## Aim of the exercise
Each entry should be set down exactly as written, except for any picture it holds.

- - - - - - -

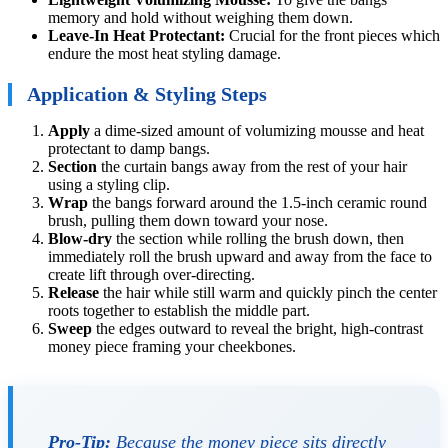
memory and hold without weighing them down.
Leave-In Heat Protectant:
Crucial for the front pieces which
endure the most heat styling damage.
Application & Styling Steps
Apply
a dime-sized amount of volumizing mousse and heat
protectant to damp bangs.
Section
the curtain bangs away from the rest of your hair
using a styling clip.
Wrap
the bangs forward around the 1.5-inch ceramic round
brush, pulling them down toward your nose.
Blow-dry
the section while rolling the brush down, then
immediately roll the brush upward and away from the face to
create lift through over-directing.
Release
the hair while still warm and quickly pinch the center
roots together to establish the middle part.
Sweep
the edges outward to reveal the bright, high-contrast
money piece framing your cheekbones.
Pro-Tip:
Because the money piece sits directly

- - - - - - -

## Output below
memory and hold without weighing them down.
Leave-In Heat Protectant:
Crucial for the front pieces which
endure the most heat styling damage.
Application & Styling Steps
Apply
a dime-sized amount of volumizing mousse and heat
protectant to damp bangs.
Section
the curtain bangs away from the rest of your hair
using a styling clip.
Wrap
the bangs forward around the 1.5-inch ceramic round
brush, pulling them down toward your nose.
Blow-dry
the section while rolling the brush down, then
immediately roll the brush upward and away from the face to
create lift through over-directing.
Release
the hair while still warm and quickly pinch the center
roots together to establish the middle part.
Sweep
the edges outward to reveal the bright, high-contrast
money piece framing your cheekbones.
Pro-Tip:
Because the money piece sits directly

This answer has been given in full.